Please copy every line of the data in which the string "each" appears.

DATA PROVIDED:
=== Begin Enclosure ===

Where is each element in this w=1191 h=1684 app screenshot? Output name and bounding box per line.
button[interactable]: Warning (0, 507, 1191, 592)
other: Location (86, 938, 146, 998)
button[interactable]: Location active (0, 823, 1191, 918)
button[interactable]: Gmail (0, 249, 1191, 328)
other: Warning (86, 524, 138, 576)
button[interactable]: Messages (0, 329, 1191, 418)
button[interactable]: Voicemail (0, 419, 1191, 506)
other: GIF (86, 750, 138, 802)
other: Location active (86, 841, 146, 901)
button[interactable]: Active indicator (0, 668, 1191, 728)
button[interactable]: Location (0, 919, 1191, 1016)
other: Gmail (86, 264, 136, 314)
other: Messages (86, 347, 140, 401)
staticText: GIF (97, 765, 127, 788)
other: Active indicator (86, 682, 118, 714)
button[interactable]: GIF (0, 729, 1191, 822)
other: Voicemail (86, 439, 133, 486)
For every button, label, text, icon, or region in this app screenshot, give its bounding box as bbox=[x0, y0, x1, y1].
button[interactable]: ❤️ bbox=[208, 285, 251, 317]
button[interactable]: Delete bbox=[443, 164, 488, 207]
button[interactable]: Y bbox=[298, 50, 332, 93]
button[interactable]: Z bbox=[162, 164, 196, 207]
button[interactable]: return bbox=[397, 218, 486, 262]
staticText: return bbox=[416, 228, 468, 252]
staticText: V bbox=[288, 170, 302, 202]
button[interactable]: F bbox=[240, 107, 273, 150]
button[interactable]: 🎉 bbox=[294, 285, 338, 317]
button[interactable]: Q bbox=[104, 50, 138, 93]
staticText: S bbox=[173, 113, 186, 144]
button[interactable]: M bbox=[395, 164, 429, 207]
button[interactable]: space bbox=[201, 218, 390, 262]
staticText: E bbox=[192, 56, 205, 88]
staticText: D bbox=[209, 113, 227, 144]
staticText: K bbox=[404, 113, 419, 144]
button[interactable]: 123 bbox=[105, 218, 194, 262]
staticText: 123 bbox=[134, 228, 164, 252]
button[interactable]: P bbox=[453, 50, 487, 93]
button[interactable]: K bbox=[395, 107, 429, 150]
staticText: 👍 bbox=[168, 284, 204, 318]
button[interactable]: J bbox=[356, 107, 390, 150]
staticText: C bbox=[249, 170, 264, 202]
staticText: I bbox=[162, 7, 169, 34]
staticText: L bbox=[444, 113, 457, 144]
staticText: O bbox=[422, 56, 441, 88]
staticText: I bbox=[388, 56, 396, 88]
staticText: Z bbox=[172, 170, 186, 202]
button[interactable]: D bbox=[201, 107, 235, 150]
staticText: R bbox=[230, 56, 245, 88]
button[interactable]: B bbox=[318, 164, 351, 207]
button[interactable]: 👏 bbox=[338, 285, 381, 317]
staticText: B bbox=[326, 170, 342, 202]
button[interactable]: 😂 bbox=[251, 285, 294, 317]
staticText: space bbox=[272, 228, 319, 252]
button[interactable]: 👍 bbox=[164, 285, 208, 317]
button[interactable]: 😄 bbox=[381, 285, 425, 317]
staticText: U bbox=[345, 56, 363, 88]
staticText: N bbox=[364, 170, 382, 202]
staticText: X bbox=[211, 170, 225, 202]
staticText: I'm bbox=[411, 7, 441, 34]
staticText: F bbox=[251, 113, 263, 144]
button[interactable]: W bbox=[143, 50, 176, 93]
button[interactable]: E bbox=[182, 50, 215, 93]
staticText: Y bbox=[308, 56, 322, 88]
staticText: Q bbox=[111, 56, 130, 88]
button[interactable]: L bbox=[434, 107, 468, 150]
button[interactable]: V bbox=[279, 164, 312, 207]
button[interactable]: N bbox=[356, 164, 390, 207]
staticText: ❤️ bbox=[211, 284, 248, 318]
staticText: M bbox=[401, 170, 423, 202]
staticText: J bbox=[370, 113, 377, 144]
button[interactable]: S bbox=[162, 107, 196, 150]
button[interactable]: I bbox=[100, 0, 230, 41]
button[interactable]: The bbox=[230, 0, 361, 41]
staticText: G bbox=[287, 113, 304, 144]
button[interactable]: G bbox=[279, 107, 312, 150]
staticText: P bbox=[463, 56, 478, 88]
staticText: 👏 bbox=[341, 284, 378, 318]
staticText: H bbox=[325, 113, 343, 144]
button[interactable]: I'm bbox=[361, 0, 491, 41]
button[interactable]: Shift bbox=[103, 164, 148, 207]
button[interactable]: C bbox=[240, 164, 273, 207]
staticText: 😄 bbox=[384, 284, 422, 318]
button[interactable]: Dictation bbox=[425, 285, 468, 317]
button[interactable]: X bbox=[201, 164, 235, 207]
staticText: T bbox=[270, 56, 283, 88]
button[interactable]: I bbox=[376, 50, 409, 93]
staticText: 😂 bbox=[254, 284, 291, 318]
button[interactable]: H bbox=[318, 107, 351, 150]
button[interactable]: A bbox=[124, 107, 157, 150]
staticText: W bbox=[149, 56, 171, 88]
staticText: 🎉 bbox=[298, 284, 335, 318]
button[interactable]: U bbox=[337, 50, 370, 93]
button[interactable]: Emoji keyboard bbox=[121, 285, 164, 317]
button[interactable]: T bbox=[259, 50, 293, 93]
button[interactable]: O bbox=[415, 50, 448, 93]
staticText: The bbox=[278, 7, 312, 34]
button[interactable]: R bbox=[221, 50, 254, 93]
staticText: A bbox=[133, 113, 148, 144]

=== End Enclosure ===
=== Begin Enclosure ===

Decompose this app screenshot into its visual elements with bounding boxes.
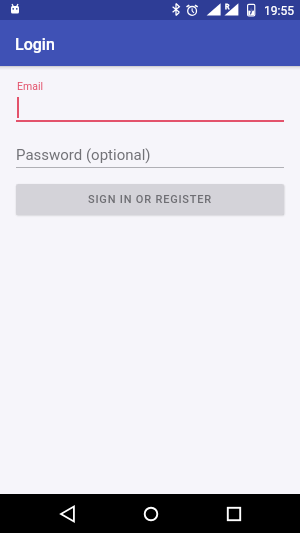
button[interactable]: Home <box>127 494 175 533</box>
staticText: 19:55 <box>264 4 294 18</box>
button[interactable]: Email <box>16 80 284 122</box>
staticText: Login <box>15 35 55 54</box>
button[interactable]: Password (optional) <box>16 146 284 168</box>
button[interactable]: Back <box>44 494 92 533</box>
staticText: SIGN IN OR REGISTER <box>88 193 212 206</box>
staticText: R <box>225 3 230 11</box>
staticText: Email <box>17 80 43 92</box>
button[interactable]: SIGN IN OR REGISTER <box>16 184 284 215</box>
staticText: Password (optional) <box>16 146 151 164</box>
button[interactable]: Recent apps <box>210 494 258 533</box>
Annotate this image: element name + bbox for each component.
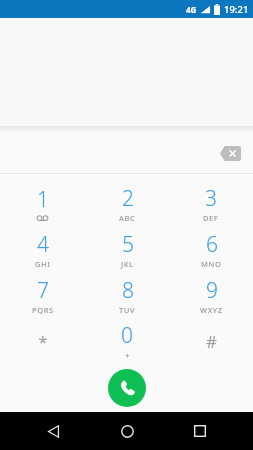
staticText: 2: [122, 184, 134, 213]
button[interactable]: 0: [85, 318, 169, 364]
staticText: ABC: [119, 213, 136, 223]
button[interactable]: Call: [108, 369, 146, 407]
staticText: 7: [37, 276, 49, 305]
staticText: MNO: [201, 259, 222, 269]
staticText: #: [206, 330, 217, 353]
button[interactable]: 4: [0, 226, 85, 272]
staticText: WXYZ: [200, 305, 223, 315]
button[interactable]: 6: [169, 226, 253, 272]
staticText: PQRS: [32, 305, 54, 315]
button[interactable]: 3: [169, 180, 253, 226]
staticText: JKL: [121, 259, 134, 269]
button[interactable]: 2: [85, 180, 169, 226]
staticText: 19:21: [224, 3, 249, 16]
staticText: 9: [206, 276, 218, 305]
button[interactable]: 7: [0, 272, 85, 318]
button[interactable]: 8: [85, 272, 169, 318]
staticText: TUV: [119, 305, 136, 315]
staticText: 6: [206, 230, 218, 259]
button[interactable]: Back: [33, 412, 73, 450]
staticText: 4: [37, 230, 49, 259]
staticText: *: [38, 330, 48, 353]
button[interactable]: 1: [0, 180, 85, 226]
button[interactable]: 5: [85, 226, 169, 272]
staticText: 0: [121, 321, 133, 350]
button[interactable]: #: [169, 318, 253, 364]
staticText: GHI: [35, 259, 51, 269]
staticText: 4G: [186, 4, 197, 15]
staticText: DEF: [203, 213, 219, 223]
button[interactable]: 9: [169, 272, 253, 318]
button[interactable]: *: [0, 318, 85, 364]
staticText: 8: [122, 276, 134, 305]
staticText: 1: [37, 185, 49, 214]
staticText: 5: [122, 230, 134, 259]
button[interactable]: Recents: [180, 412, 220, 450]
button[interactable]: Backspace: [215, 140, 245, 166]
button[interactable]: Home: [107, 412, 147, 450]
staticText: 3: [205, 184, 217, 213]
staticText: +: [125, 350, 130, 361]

=== End Enclosure ===

ANSWER TO THIS PROBLEM:
Where is each element in this w=1191 h=1684 app screenshot? Output name and bounding box per line.
Annotate this image: element name + bbox for each component.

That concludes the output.